Natural gas storage indeed provides another useful analog demonstrating how CO₂ remains trapped after injection. In fact, three trillion cubic feet of natural gas are currently stored in geologic formations as part of the U.S. natural gas storage program. Natural gas is stored by injecting it into geologic storage formations (a combination of deep salt caverns, saline reservoirs and depleted oil fields). Natural gas remains secure until it is accessed as demand requires unlike the permanent storage intended in CCS projects. The first underground natural gas storage facility was established in 1915. The United States maintains 415 natural gas geologic storage facilities and 17,500 wells. These strategic reserves contain over 3 trillion cubic feet of natural gas, routinely managed over the past 25 years. The National Energy Technology Laboratory released a report in 2019 entitled Underground Natural Gas Storage – Analog Studies to Geologic Storage of CO₂ which concludes: “…experience has demonstrated that large volumes of gas can be stored safely underground and over long timeframes when the appropriate best-practices are implemented. Storing CO₂ in subsurface geologic formations at commercial scales should also be feasible if comparable best practices are demonstrated.” The report identifies antiquated well construction as the root of the uncommon, but well-known leakage events which include Aliso Canyon in 2015, illustrating the importance of identification and remedying of abandoned wells, and today’s robust well construction requirements for storage of CO₂.

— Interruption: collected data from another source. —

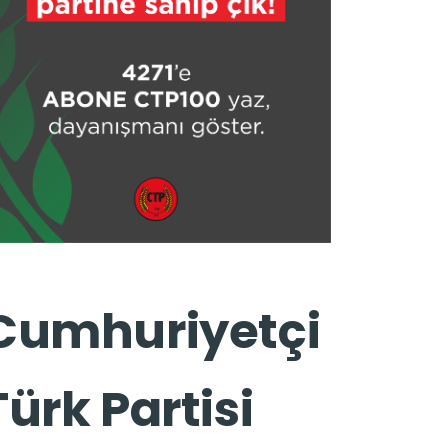
Cumhuriyetçi
Türk Partisi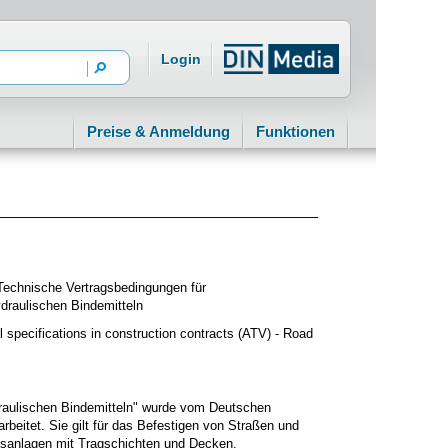
Login
Preise & Anmeldung
Funktionen
 Technische Vertragsbedingungen für
draulischen Bindemitteln
 specifications in construction contracts (ATV) - Road
raulischen Bindemitteln" wurde vom Deutschen
beitet. Sie gilt für das Befestigen von Straßen und
eisanlagen mit Tragschichten und Decken.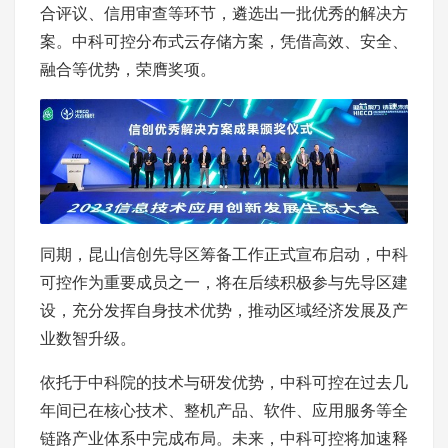
合评议、信用审查等环节，遴选出一批优秀的解决方
案。中科可控分布式云存储方案，凭借高效、安全、
融合等优势，荣膺奖项。
同期，昆山信创先导区筹备工作正式宣布启动，中科
可控作为重要成员之一，将在后续积极参与先导区建
设，充分发挥自身技术优势，推动区域经济发展及产
业数智升级。
依托于中科院的技术与研发优势，中科可控在过去几
年间已在核心技术、整机产品、软件、应用服务等全
链路产业体系中完成布局。未来，中科可控将加速释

Total NG Storage Field Capacity

Exhibit 2-7 taken from the 2019 NETL report showing natural gas storage facilities throughout the U.S. by type and storage size.

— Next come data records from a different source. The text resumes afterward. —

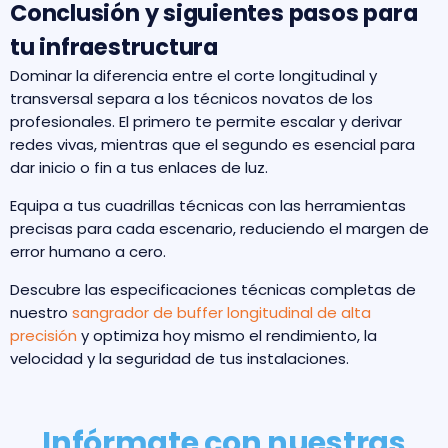
Conclusión y siguientes pasos para
tu infraestructura
Dominar la diferencia entre el corte longitudinal y
transversal separa a los técnicos novatos de los
profesionales. El primero te permite escalar y derivar
redes vivas, mientras que el segundo es esencial para
dar inicio o fin a tus enlaces de luz.
Equipa a tus cuadrillas técnicas con las herramientas
precisas para cada escenario, reduciendo el margen de
error humano a cero.
Descubre las especificaciones técnicas completas de
nuestro
sangrador de buffer longitudinal de alta
precisión
y optimiza hoy mismo el rendimiento, la
velocidad y la seguridad de tus instalaciones.
Infórmate con nuestras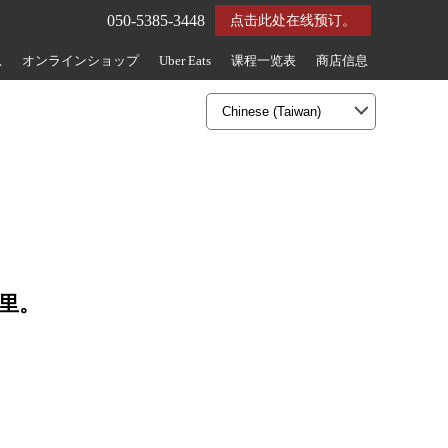
050-5385-3448
点击此处在线预订。
息
オンラインショップ
Uber Eats
课程一览表
商店信息
切里。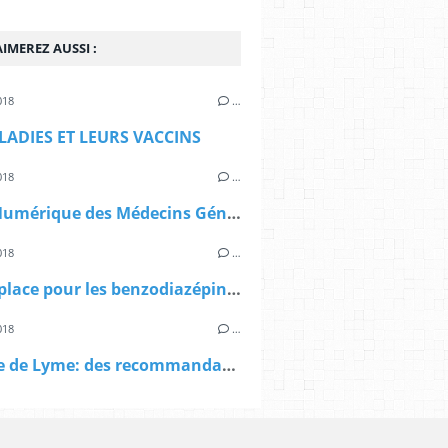
IMEREZ AUSSI :
018
…
LADIES ET LEURS VACCINS
018
…
Le Kit Numérique des Médecins Généralistes
018
…
Quelle place pour les benzodiazépines dans l’anxiété ?
018
…
Maladie de Lyme: des recommandations HAS contestées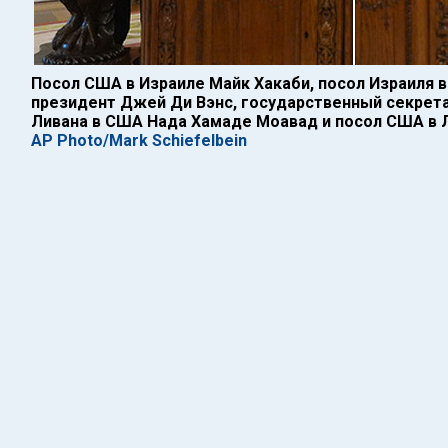
Посол США в Израиле Майк Хакаби, посол Израиля в
президент Джей Ди Вэнс, государственный секрета
Ливана в США Нада Хамаде Моавад и посол США в 
AP Photo/Mark Schiefelbein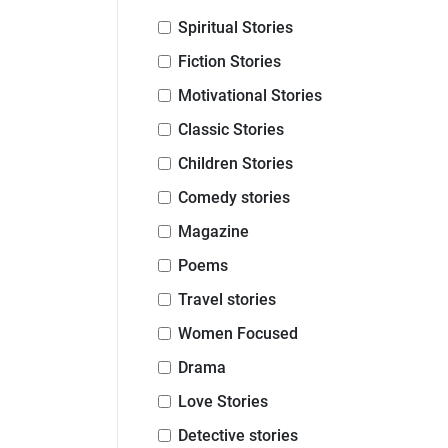
Spiritual Stories
Fiction Stories
Motivational Stories
Classic Stories
Children Stories
Comedy stories
Magazine
Poems
Travel stories
Women Focused
Drama
Love Stories
Detective stories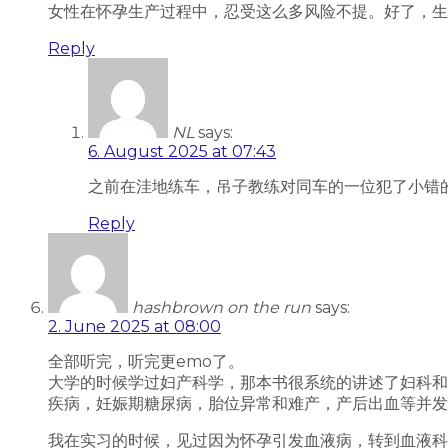
女性在怀孕生产过程中，忍受这么多风险不提。好了，生产
Reply
NL
says:
6. August 2025 at 07:43
之前在洼地练车，吊子教练对同车的一位犯了小错
Reply
hashbrown on the run
says:
2. June 2025 at 08:00
全部听完，听完更emo了。
大学的时候学过妇产科学，那本书很系统的讲述了妇科和
疾病，妊娠期糖尿病，胎位异常和难产，产后出血等并发
我在实习的时候，见过因为怀孕引发血液病，转到血液科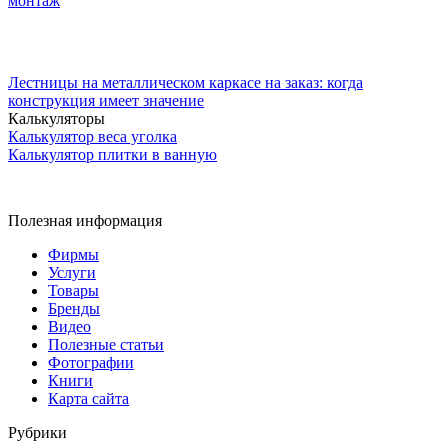
монтаж
Лестницы на металлическом каркасе на заказ: когда
конструкция имеет значение
Калькуляторы
Калькулятор веса уголка
Калькулятор плитки в ванную
Полезная информация
Фирмы
Услуги
Товары
Бренды
Видео
Полезные статьи
Фотографии
Книги
Карта сайта
Рубрики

What regulations ensure safe storage?

Drinking water and air pollution regulations in the U.S. ensure that CO₂ storage is permanent. More specifically, two regulations are key to CO₂ security, once it has been injected for sequestration. The first one is the Underground Injection Control (UIC) program, part of the Safe Drinking Water Act (SDWA), that is administered by the EPA’s office of water in cooperation with states. A specific well class was established under that program in 2010 for the purposes of geologic sequestration of CO₂. UIC Class VI includes requirements to identify, via thorough geologic study and injection testing, high-quality, low-risk geologic formations, rigorous construction and mechanical integrity of injection wells, requirements for CO₂ injection (such as limiting injection pressure to 90 percent of the pressure that would fracture the formation and caprock), operational and post injection monitoring and reporting, and site closure requirements. Complementing UIC Class VI is the Clean Air Act’s Greenhouse Gas Reporting program, subpart RR which requires geologic analysis identifying and monitoring any potential leakage pathways to the atmosphere, and annual reporting and accounting. In geologic storage, integrity of the confining or trapping system in the area of elevated pressure or buoyant CO₂ must be proven by assessment of any potential leakage paths, such as flawed existing legacy wells (where storage is in depleted oil fields) or natural conduits such as transmissive fractures or faults.

In sum, the inherent characteristics of rock formation and carbon storage analogs, accompanied by regulatory requirements for planning, injecting, storing and monitoring injected CO₂, strongly suggest that well-sited geologic storage is low risk for the long-term, and is permanent. Project leakage will be a rare exception and limited in magnitude due to what we know about the physics of geologic trapping of injected CO₂, decades of experience with injection of CO₂ and other analogs, and existing regulatory requirements for selecting and operating CO₂ injection and storage sites, including requirements for injection well construction and mechanical integrity. This is the permanence needed to meet CO₂ reduction goals that geologic storage provides offers for captured CO₂ emissions.